LinkedIn loses legal right to block startup from public profile data

A Judge on Monday ruled that an analytics company has the right to scrape data from LinkedIn .

HiQ, the data gatherer, has been processing publicly available data from LinkedIn and using it to train AI models, until May when LinkedIn demanded it stop.  U.S. District Judge Edward Chen in San Francisco granted a preliminary injunction request brought by hiQ Labs, and ordered LinkedIn to remove within 24 hours any technology preventing hiQ from accessing public profiles in a test of how much control a social media site can wield over information its users have deemed to be public.

The letter indicated that LinkedIn had taken technological steps to prevent HiQ from continued scraping, and that further attempts to circumvent such protections would be a violation of the Computer Fraud and Abuse Act.

The ruling, which LinkedIn plans to appeal, sets the stage for what could turn out to be a free-speech argument. According to Reuters a LinkedIn spokesperson said:

We’re disappointed in the court’s ruling; this case is not over.

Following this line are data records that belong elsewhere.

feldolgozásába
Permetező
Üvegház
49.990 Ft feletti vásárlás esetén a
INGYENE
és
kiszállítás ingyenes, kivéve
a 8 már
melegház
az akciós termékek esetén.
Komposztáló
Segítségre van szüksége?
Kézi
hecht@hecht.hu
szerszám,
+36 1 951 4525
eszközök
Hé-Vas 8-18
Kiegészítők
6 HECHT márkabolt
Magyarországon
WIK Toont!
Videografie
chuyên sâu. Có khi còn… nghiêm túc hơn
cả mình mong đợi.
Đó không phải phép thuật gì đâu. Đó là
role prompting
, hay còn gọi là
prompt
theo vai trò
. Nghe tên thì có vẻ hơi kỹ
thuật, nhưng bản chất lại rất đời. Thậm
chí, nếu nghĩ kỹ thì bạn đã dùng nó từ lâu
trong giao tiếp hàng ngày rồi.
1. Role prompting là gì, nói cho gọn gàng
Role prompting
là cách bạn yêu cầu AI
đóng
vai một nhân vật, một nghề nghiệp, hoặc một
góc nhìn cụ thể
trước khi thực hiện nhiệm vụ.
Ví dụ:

We will continue to fight to protect our members’ ability to control the information they make available on the professional social media platform.

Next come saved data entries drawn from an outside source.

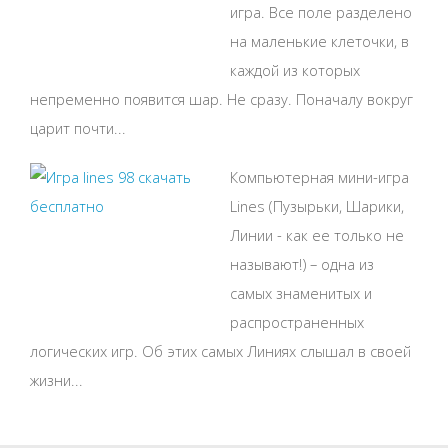
игра. Все поле разделено
на маленькие клеточки, в
каждой из которых
непременно появится шар. Не сразу. Поначалу вокруг
царит почти...
Компьютерная мини-игра
Lines (Пузырьки, Шарики,
Линии - как ее только не
называют!) – одна из
самых знаменитых и
распространенных
логических игр. Об этих самых Линиях слышал в своей
жизни...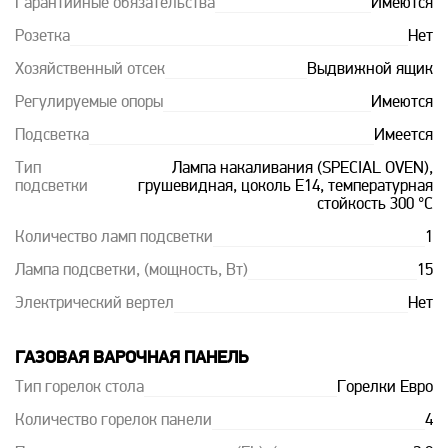
Гарантийные обязательства
Имеются
Розетка
Нет
Хозяйственный отсек
Выдвижной ящик
Регулируемые опоры
Имеются
Подсветка
Имеется
Тип
Лампа накаливания (SPECIAL OVEN),
подсветки
грушевидная, цоколь Е14, температурная
стойкость 300 °С
Количество ламп подсветки
1
Лампа подсветки, (мощность, Вт)
15
Электрический вертел
Нет
ГАЗОВАЯ ВАРОЧНАЯ ПАНЕЛЬ
Тип горелок стола
Горелки Евро
Количество горелок панели
4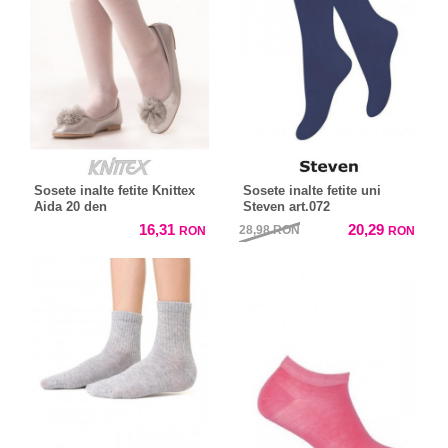
Sosete inalte fetite Knittex
Sosete inalte fetite uni
Aida 20 den
Steven art.072
16,31
20,29
28,98
RON
RON
RON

Since the data was made publicly available by the users posting it, LI was not able to prove ownership of it to a degree that gives it the right to block others from accessing it.

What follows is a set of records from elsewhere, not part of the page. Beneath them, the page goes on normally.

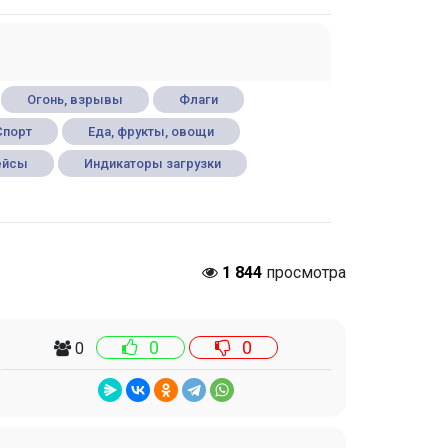
Огонь, взрывы
Флаги
Спорт
Еда, фрукты, овощи
ейсы
Индикаторы загрузки
1 844
просмотра
0
0
0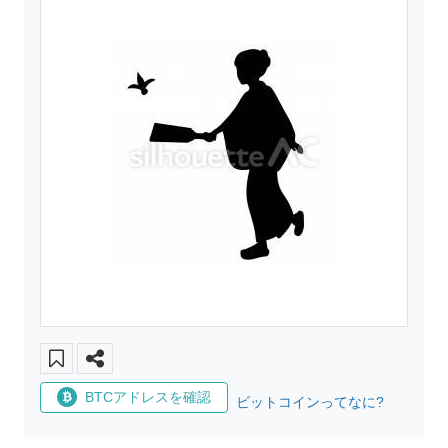
BTCアドレスを確認
ビットコインってなに?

Anyone could, theoretically, click on every profile and use a pen and paper to copy all the info, and then feed the data into a computer. If they had enough time and manpower. Of course, this would be ridiculous and inefficient, which is why such tasks are done using an algorithm that gathers and sorts data.

The question that remains: is it okay to implement technological measures to stop robots from scraping your website for data?